A stateless nation, in the political science sense, is an ethnic group that does not possess its own sovereign state. The term was coined in 1983 by political scientist Jacques Leruez in his book L'Écosse, une nation sans État, written about Scotland's position within the British state. Scottish scholars including David McCrone, Michael Keating, and T. M. Devine later adopted and spread the term more broadly.
The Kurds represent one of the most prominent contemporary examples. Estimated at between 30 and 45 million people, the Kurdish population has no recognized sovereign state. Members of a stateless nation are often not personally stateless as individuals, since they frequently hold citizenship in one or more recognized countries. The political condition of the group and the legal condition of the individual are distinct, though the two can intersect when governments strip rights from minority populations, as the case of the Kurds in Syria illustrates: by 2011, close to an estimated 300,000 stateless Kurds were living inside Syrian borders.
Common questions
What does it mean to be stateless under international law?
A stateless person is someone "not considered as a national by any state under the operation of its law", a definition established by the 1954 UN Convention relating to the Status of Stateless Persons. The status ultimately depends on the viewpoint of individual states toward a person or group, and it can result from conflicting nationality laws, state succession, administrative barriers, or deliberate government action.
How many stateless people are there in the world?
At the end of 2022, UNHCR estimated 4.4 million people worldwide as either stateless or of undetermined nationality, an increase of roughly 90,800 from the end of 2021. That figure is incomplete because UNHCR lacks data from at least 22 countries with mass statelessness, and it excludes de facto stateless people with no legal identity documents; the World Bank estimates at least 850 million people fit that broader category.
What are the main causes of statelessness?
The main causes include conflicting nationality laws at birth, particularly clashes between jus soli and jus sanguinis systems; gender discrimination in nationality laws, with women in 24 countries legally barred from transmitting citizenship to their children as of 2022; state succession events such as the dissolution of the Soviet Union in 1991; and administrative obstacles including missing birth registration, excessive documentation fees, and unrealistic procedural deadlines.
What UN conventions address statelessness and when were they adopted?
The UN adopted the Convention relating to the Status of Stateless Persons in 1954, which provided the first international definition of a stateless person and outlined protective rights.
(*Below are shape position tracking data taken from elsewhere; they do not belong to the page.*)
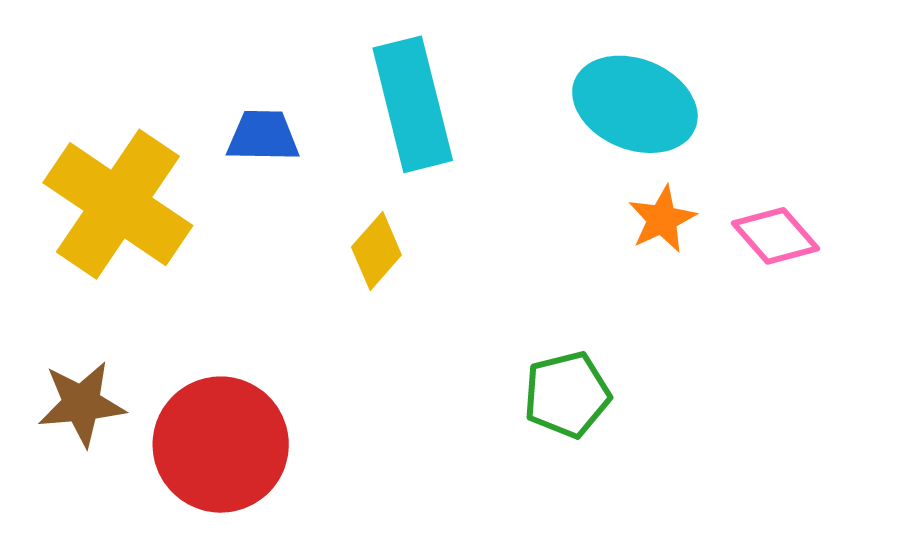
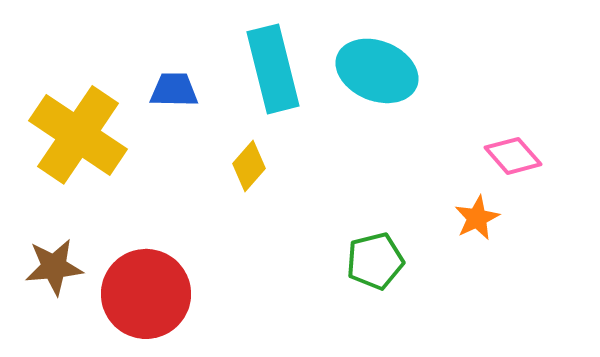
cyan ellipse: (635, 104) -> (377, 71), moved
orange star: (662, 219) -> (477, 218), moved

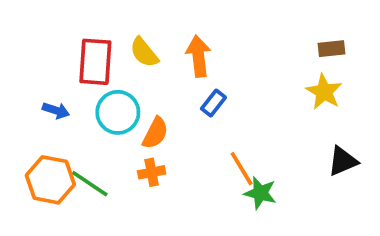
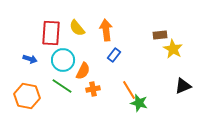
brown rectangle: (332, 49) -> (160, 35), moved
orange cross: (152, 172) -> (93, 89), moved
green line: (90, 184) -> (62, 86), moved

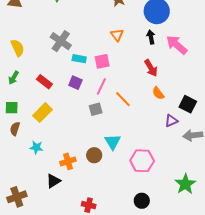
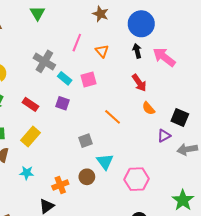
cyan rectangle: (79, 59) -> (65, 78), turned 32
pink line: (101, 86) -> (77, 43), moved
gray square: (96, 109) -> (86, 141), moved

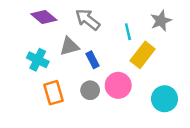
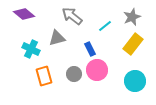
purple diamond: (44, 17) -> (24, 14), moved
cyan line: (128, 32) -> (105, 26), turned 64
yellow rectangle: (143, 55) -> (133, 44), moved
blue rectangle: (93, 60) -> (90, 49), moved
Seven years later, in 1961, the UN adopted the Convention on the Reduction of Statelessness, which entered into force on the 13th of December 1975 and sets standards on nationality acquisition, renunciation, and deprivation. As of September 2015, the 1954 convention had 86 state parties.
Who are the Bedoon and why are they stateless in Kuwait?
The Bedoon are a mostly tribal stateless population in Kuwait, largely from the Al-Muntafiq tribal confederation, who were treated as citizens from 1965 to 1985 and made up 80-90% of the Kuwaiti Army in the 1970s and 1980s. In 1985, the government reclassified them as illegal residents during the Iran-Iraq War, and by 1986 they were fully excluded from social and economic rights. A 1995 Human Rights Watch report described the treatment as "a policy of denationalization" amounting to an apartheid-like existence.
What is a stateless nation and who coined the term?
A stateless nation is an ethnic group or nation that does not possess its own sovereign state. The term was coined in 1983 by political scientist Jacques Leruez in his book L'Écosse, une nation sans État, about Scotland's position within the British state. A prominent contemporary example is the Kurdish population, estimated at 30-45 million people, which has no recognized sovereign state.